En immobilier d’entreprise, le manque de volume demeure un frein important. Mais aussi le manque de transparence et la dispersion de l’information. De nombreuses informations sont encore conservées dans des feuilles excel, mises à jour manuellement et peu digitalisées. Certains ratios de marché font l’objet de publications régulières, avec des indicateurs limités. Les données sont plus faciles à trouver en bureaux qu’en commerce. Les offres se partagent largement en Ile-de-France et moins sur les marchés en Régions. Pourquoi ? Question d’habitudes, de taille de marché et de conjoncture. Ce débat n’est pas nouveau et le manque de transparence ne joue pas en faveur du développement de l’iA.
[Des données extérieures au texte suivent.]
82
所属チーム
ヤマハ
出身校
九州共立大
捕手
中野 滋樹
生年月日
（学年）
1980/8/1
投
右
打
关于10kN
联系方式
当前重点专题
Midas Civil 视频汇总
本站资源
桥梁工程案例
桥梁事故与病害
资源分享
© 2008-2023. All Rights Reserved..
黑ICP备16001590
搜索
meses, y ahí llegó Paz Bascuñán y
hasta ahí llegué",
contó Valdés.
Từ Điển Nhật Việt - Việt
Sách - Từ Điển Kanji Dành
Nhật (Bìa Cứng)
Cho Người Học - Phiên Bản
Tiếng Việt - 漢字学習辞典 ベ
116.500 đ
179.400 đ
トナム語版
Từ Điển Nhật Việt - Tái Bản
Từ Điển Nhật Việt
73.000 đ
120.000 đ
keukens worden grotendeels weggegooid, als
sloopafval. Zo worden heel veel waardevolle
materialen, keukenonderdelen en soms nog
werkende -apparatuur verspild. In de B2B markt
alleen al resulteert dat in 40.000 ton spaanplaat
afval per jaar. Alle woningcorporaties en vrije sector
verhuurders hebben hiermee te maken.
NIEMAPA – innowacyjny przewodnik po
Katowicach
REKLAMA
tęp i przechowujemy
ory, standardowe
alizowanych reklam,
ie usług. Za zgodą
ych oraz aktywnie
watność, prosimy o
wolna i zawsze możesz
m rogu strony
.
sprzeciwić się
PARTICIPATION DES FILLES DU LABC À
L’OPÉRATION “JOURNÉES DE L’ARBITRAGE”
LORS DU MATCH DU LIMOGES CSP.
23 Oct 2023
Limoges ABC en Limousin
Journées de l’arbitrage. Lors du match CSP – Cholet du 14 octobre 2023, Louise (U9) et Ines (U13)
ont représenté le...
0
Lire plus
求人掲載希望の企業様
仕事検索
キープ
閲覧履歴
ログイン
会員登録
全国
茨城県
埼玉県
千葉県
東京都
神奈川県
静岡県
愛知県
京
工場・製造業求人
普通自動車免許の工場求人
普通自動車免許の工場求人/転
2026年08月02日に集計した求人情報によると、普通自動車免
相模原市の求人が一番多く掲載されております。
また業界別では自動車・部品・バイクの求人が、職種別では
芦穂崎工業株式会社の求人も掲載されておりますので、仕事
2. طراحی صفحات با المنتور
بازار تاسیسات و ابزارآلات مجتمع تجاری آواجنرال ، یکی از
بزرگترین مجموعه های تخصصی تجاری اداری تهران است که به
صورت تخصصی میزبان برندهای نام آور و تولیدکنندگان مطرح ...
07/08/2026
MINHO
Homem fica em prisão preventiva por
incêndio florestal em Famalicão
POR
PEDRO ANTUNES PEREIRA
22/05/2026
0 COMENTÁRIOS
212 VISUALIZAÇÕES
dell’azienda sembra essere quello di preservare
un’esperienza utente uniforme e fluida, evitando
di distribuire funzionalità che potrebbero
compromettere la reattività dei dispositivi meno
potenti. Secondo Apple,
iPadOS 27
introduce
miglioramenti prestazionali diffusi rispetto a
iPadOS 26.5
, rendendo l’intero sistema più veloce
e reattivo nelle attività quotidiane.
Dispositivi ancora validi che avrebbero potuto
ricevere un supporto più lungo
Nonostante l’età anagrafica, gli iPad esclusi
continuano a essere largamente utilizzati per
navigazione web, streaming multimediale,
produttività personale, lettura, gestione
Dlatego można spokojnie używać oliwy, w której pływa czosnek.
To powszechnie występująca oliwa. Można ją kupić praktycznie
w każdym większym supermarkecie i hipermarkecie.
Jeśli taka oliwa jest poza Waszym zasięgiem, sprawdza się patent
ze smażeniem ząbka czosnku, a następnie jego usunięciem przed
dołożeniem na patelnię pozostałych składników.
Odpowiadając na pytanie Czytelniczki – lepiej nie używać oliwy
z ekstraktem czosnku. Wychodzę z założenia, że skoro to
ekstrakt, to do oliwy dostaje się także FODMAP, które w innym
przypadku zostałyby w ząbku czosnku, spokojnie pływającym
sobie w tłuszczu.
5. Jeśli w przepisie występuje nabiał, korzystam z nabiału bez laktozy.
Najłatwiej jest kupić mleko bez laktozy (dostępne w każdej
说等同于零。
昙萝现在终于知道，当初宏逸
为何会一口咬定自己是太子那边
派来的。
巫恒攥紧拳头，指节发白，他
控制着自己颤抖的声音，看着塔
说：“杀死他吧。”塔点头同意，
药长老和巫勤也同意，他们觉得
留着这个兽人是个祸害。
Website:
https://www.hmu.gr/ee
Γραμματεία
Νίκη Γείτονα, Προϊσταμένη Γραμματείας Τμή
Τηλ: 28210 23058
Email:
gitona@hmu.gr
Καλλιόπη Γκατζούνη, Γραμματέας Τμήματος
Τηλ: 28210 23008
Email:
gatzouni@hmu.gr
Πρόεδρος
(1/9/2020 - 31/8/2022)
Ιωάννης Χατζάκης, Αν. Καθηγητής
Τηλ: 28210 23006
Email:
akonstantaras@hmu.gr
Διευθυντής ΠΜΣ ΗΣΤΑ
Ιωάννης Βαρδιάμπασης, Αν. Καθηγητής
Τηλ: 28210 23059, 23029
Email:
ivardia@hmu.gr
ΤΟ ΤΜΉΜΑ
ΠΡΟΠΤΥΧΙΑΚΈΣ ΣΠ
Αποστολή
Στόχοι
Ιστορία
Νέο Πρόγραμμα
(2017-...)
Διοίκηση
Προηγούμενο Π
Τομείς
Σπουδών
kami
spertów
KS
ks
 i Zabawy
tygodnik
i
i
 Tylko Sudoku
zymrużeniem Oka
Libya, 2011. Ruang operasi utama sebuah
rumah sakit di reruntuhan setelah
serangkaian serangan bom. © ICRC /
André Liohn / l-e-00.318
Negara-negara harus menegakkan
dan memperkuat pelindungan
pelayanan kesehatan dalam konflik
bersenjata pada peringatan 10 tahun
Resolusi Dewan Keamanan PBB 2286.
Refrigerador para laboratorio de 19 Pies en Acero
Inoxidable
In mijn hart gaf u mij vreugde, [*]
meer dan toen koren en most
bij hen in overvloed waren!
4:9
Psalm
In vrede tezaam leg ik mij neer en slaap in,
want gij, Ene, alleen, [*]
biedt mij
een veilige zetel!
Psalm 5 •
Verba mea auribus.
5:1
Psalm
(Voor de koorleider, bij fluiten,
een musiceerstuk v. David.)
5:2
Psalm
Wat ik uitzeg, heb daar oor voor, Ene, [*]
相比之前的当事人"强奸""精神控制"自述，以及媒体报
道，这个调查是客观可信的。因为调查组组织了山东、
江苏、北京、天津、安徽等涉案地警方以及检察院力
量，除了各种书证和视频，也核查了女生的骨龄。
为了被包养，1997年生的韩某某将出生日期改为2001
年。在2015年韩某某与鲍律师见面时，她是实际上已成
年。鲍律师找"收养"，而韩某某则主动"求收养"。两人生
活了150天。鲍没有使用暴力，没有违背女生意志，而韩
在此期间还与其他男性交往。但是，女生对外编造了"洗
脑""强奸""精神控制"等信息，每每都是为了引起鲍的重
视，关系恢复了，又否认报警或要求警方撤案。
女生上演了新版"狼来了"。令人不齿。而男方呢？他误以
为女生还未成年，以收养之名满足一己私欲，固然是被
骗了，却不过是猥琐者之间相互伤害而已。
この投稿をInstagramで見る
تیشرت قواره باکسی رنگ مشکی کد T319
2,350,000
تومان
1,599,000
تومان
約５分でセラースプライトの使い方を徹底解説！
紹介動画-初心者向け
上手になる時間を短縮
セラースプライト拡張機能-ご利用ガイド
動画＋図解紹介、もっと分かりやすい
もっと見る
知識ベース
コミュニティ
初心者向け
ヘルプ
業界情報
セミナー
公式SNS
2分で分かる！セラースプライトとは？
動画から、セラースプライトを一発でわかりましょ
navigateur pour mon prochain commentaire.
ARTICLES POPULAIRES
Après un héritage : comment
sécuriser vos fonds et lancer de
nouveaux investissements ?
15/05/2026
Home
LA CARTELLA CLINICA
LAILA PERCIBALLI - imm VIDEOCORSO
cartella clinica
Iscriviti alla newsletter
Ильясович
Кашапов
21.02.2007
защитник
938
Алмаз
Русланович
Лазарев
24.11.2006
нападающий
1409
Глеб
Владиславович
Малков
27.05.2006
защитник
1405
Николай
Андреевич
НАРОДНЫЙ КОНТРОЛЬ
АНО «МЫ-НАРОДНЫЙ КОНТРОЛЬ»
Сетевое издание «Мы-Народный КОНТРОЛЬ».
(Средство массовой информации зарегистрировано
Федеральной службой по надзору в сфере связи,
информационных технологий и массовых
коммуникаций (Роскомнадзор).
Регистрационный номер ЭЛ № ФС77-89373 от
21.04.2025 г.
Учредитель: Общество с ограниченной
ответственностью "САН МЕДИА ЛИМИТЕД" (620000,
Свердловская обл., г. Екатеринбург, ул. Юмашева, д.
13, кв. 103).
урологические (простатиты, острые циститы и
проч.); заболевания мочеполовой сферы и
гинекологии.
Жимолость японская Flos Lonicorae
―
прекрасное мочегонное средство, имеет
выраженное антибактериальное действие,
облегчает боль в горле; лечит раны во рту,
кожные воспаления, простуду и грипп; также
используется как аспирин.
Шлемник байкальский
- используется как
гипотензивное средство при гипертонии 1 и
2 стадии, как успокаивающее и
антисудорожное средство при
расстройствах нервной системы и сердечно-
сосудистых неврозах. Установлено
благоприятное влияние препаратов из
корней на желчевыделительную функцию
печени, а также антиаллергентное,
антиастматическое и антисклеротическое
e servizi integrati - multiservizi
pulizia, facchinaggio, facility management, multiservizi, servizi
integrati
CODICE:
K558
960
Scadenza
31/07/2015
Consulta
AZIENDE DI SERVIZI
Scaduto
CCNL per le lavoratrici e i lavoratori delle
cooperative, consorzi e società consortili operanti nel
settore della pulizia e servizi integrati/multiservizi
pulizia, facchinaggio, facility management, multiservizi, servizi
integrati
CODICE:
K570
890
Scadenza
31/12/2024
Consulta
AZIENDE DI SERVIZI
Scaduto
Dans d’autres cas, il existe un manque de continuité dans l’exploitation des données. A titre d’exemple, la technologie BIM (Building Information Modelling ou Modélisation des Informations de la Construction) est au cœur du projet du constructeur mais elle est souvent délaissée par le property manager et encore moins utilisée par l’utilisateur final, par manque d’usage ou en raison du coût que cela représente).
Si le futur de l’iA repose sur les conditions de succès précitées, il dépend aussi de la volonté des acteurs qui font ce marché, de leur appétence à innover dans la data et de leur capacité à développer de nouvelles propositions de valeur, qui constitueront un avantage concurrentiel significatif. Si l’iA permet d’identifier de nouvelles opportunités foncières plus efficacement, de cibler les locataires sur le départ et de réaliser des transactions plus rapidement que ses confrères, elle deviendra un atout incontournable.